● **THE DATA**
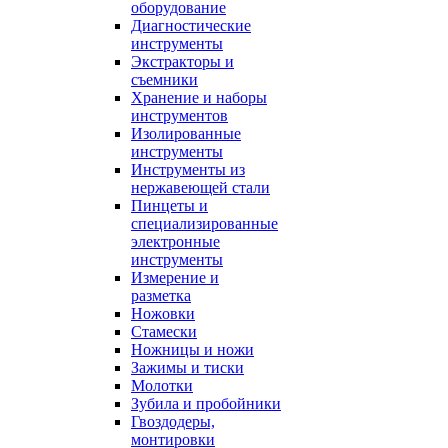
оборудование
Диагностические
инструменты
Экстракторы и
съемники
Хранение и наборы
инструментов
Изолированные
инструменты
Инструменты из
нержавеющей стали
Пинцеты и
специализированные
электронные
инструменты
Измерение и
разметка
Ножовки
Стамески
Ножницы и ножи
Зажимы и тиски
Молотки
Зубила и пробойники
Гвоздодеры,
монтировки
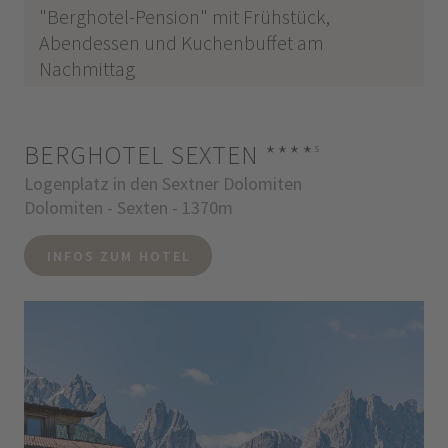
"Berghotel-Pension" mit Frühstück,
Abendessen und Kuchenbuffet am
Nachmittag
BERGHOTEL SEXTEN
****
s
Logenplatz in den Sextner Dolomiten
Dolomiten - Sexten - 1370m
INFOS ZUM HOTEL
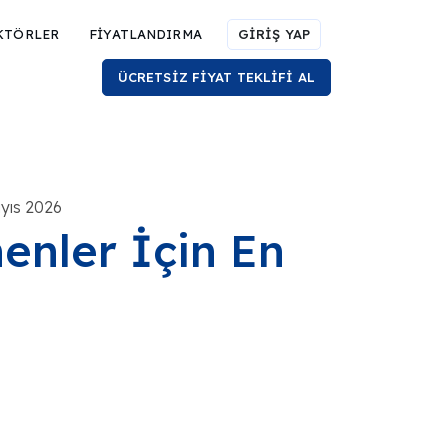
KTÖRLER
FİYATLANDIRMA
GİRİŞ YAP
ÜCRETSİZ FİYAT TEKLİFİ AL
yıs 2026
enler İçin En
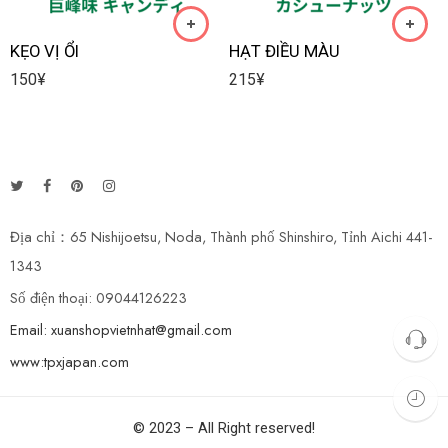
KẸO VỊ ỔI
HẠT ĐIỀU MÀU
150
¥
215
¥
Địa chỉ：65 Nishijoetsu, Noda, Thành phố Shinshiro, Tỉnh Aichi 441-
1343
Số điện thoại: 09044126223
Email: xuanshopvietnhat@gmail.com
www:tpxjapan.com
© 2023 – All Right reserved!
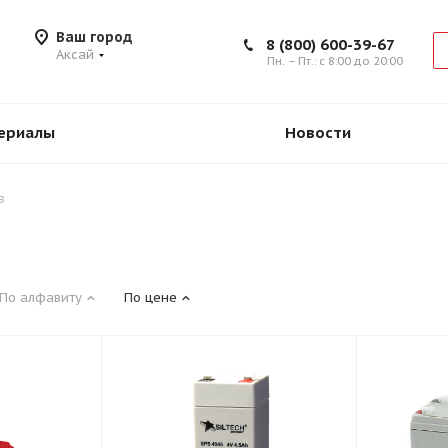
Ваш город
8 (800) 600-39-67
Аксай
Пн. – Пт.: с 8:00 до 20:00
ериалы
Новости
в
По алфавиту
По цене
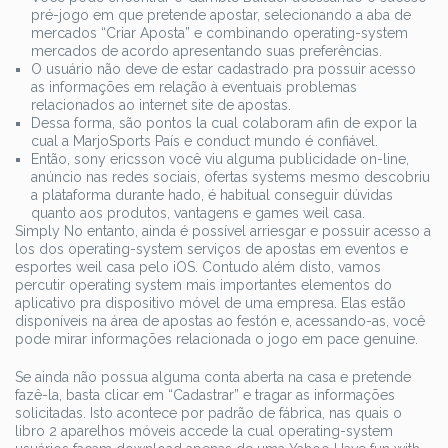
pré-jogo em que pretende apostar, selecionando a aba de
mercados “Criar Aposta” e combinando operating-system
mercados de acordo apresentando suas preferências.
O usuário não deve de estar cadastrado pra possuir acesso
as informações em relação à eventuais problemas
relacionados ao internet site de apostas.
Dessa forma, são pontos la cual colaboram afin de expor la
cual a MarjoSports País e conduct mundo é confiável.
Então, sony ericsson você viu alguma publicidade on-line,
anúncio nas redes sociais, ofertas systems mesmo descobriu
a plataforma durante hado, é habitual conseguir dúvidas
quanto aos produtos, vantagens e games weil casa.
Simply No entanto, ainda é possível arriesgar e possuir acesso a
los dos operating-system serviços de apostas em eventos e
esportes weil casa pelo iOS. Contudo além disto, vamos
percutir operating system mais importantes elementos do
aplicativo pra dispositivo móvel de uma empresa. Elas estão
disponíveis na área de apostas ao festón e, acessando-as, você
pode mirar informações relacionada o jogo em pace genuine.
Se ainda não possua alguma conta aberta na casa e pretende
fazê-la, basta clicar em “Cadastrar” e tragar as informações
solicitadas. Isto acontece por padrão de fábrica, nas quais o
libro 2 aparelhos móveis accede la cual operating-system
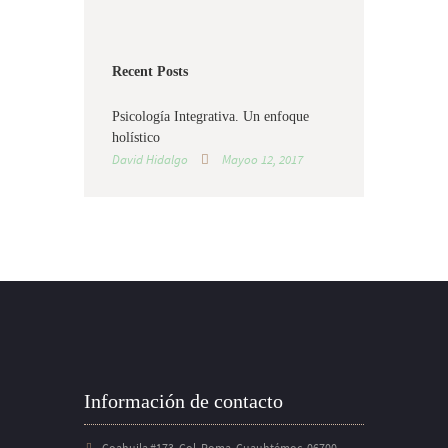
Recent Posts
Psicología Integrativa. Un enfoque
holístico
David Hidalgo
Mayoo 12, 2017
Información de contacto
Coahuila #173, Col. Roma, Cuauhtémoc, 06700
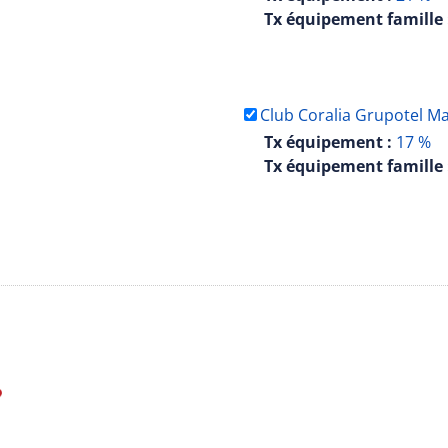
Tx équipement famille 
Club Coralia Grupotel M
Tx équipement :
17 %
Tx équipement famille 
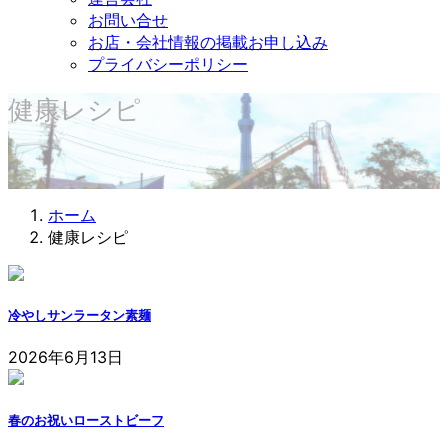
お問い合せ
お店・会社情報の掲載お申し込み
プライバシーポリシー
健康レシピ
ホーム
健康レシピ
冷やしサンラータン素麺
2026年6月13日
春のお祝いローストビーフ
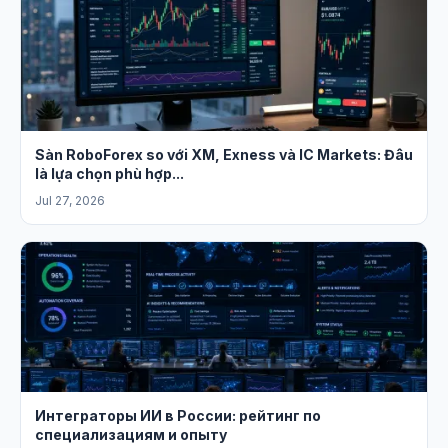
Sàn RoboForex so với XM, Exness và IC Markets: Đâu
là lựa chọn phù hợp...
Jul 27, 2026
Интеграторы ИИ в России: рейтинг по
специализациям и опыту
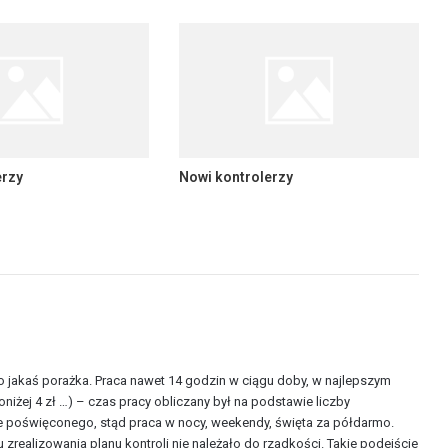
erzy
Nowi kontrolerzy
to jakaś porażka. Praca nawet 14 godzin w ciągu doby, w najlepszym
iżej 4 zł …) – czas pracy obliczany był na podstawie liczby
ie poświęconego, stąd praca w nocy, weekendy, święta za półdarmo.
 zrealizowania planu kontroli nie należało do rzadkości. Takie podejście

● **ABOUT THIS TASK**
Your answer must be an exact copy of the records, without the pictures.

● **TASK OUTPUT**
оборудование
Диагностические
инструменты
Экстракторы и
съемники
Хранение и наборы
инструментов
Изолированные
инструменты
Инструменты из
нержавеющей стали
Пинцеты и
специализированные
электронные
инструменты
Измерение и
разметка
Ножовки
Стамески
Ножницы и ножи
Зажимы и тиски
Молотки
Зубила и пробойники
Гвоздодеры,
монтировки
"Berghotel-Pension" mit Frühstück,
Abendessen und Kuchenbuffet am
Nachmittag
BERGHOTEL SEXTEN
****
s
Logenplatz in den Sextner Dolomiten
Dolomiten - Sexten - 1370m
INFOS ZUM HOTEL
KTÖRLER
FİYATLANDIRMA
GİRİŞ YAP
ÜCRETSİZ FİYAT TEKLİFİ AL
yıs 2026
enler İçin En
KẸO VỊ ỔI
HẠT ĐIỀU MÀU
150
¥
215
¥
Địa chỉ：65 Nishijoetsu, Noda, Thành phố Shinshiro, Tỉnh Aichi 441-
1343
Số điện thoại: 09044126223
Email: xuanshopvietnhat@gmail.com
www:tpxjapan.com
© 2023 – All Right reserved!
Ваш город
8 (800) 600-39-67
Аксай
Пн. – Пт.: с 8:00 до 20:00
ериалы
Новости
в
По алфавиту
По цене
pré-jogo em que pretende apostar, selecionando a aba de
mercados “Criar Aposta” e combinando operating-system
mercados de acordo apresentando suas preferências.
O usuário não deve de estar cadastrado pra possuir acesso
as informações em relação à eventuais problemas
relacionados ao internet site de apostas.
Dessa forma, são pontos la cual colaboram afin de expor la
cual a MarjoSports País e conduct mundo é confiável.
Então, sony ericsson você viu alguma publicidade on-line,
anúncio nas redes sociais, ofertas systems mesmo descobriu
a plataforma durante hado, é habitual conseguir dúvidas
quanto aos produtos, vantagens e games weil casa.
Simply No entanto, ainda é possível arriesgar e possuir acesso a
los dos operating-system serviços de apostas em eventos e
esportes weil casa pelo iOS. Contudo além disto, vamos
percutir operating system mais importantes elementos do
aplicativo pra dispositivo móvel de uma empresa. Elas estão
disponíveis na área de apostas ao festón e, acessando-as, você
pode mirar informações relacionada o jogo em pace genuine.
Se ainda não possua alguma conta aberta na casa e pretende
fazê-la, basta clicar em “Cadastrar” e tragar as informações
solicitadas. Isto acontece por padrão de fábrica, nas quais o
libro 2 aparelhos móveis accede la cual operating-system
Recent Posts
Psicología Integrativa. Un enfoque
holístico
David Hidalgo
Mayoo 12, 2017
Información de contacto
Coahuila #173, Col. Roma, Cuauhtémoc, 06700
Tx équipement famille 
Club Coralia Grupotel M
Tx équipement :
17 %
Tx équipement famille 
お問い合せ
お店・会社情報の掲載お申し込み
プライバシーポリシー
健康レシピ
ホーム
健康レシピ
冷やしサンラータン素麺
2026年6月13日
春のお祝いローストビーフ
Sàn RoboForex so với XM, Exness và IC Markets: Đâu
là lựa chọn phù hợp...
Jul 27, 2026
Интеграторы ИИ в России: рейтинг по
специализациям и опыту
erzy
Nowi kontrolerzy
to jakaś porażka. Praca nawet 14 godzin w ciągu doby, w najlepszym
iżej 4 zł …) – czas pracy obliczany był na podstawie liczby
ie poświęconego, stąd praca w nocy, weekendy, święta za półdarmo.
 zrealizowania planu kontroli nie należało do rzadkości. Takie podejście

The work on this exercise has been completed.